Ever since joining the World Trade Organization back in 2007, Vietnam’s economy has expanded 6.7%, faster than that of any Asian country apart from China.1 Recently, Vietnam came out as a clear winner in the U.S.-China trade war, benefiting from Western economies looking to reduce their exposure to China (Display 1). While Beijing’s growth has been revised downward this year, Vietnam’s was revised upward to 7.5%, outpacing China’s and much of the rest of the world.2
The U.S. is Relying More on Vietnam
U.S. imports from Vietnam as a share of those from China
Source: U.S. Census Bureau; Empirical Research Partners Analysis
Vietnam has many things working in its favor. The country initially attracted foreign apparel companies seeking cheap labor, but now electronics make up 32% of Vietnam’s exports, compared with 11% a decade earlier, as global electronics companies are creating better paid jobs for more skilled workers.3
Education is one reason for the country’s success. Facing a rapidly growing population, Vietnam made large public investments in primary education during the 1990s, which today scores higher on standardized PISA (Programme for International Student Assessment) tests than most other advanced economies.4 This is one of the forces drawing in foreign capital: productive human capital at competitive wage levels.

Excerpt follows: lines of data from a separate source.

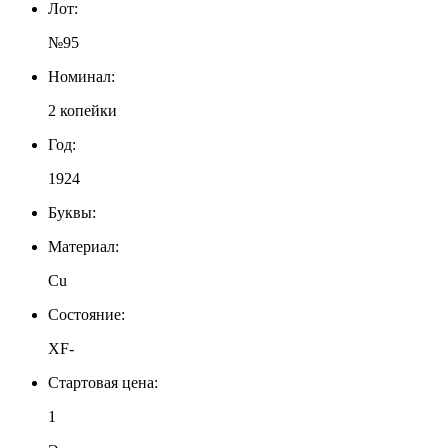
Лот:
№95
Номинал:
2 копейки
Год:
1924
Буквы:
Материал:
Cu
Состояние:
XF-
Стартовая цена:
1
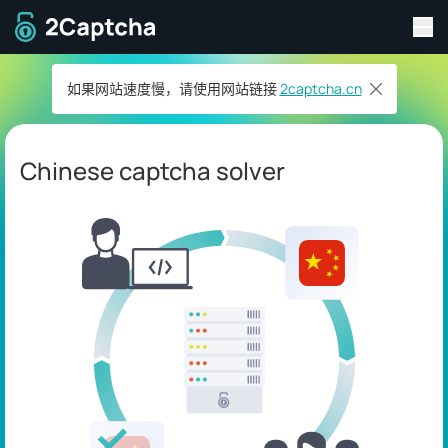
切
返回主页
如果网站速度慢，请使用网站链接
2captcha.cn
Chinese captcha solver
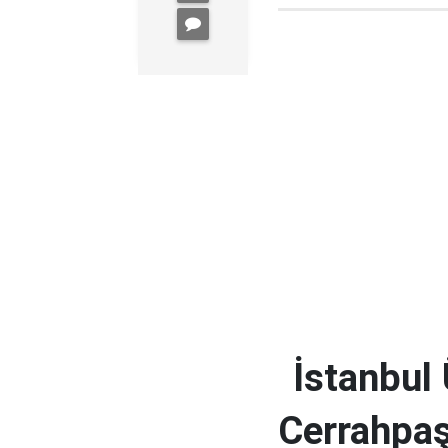
İstanbul 
Cerrahpaş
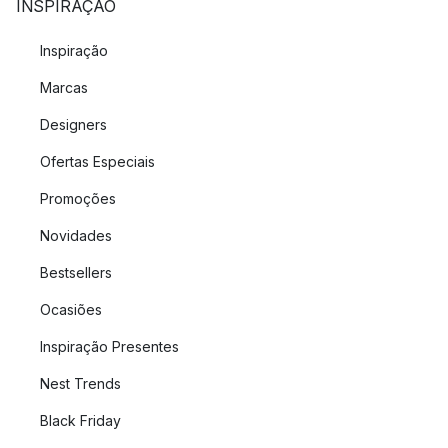
INSPIRAÇÃO
Inspiração
Marcas
Designers
Ofertas Especiais
Promoções
Novidades
Bestsellers
Ocasiões
Inspiração Presentes
Nest Trends
Black Friday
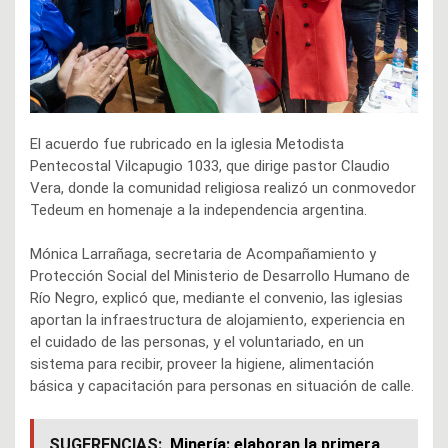
El acuerdo fue rubricado en la iglesia Metodista
Pentecostal Vilcapugio 1033, que dirige pastor Claudio
Vera, donde la comunidad religiosa realizó un conmovedor
Tedeum en homenaje a la independencia argentina.
Mónica Larrañaga, secretaria de Acompañamiento y
Protección Social del Ministerio de Desarrollo Humano de
Río Negro, explicó que, mediante el convenio, las iglesias
aportan la infraestructura de alojamiento, experiencia en
el cuidado de las personas, y el voluntariado, en un
sistema para recibir, proveer la higiene, alimentación
básica y capacitación para personas en situación de calle.
SUGERENCIAS:
Minería: elaboran la primera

The growth has been relatively inclusive: middle-class households are forming at a faster pace in rural areas than urban areas, and Tier 2 and 3 cities are mushrooming around new manufacturing hubs.5 Women have fared well. Vietnam’s female to male labor participation rate is one of the highest in the world at 88%.6 Wage growth has been steady and in line with FDI (Foreign Direct Investment) growth (Display 2).7 By 2030, the country is expected to add an additional 36 million people to the middle class, ultimately reaching 76 million people.8 By some estimates, Vietnam will become one of the ten largest consumer markets in the world by 2030, bigger than Germany or the U.K.9 The new middle class is both young —median age 32.5 — and tech savvy — smartphone usage estimated at 85% of adult population.10 As more people gain the purchasing power to consume goods and services, that will lead to growth for higher priced goods and services such as jewelry, organic dairy, and travel.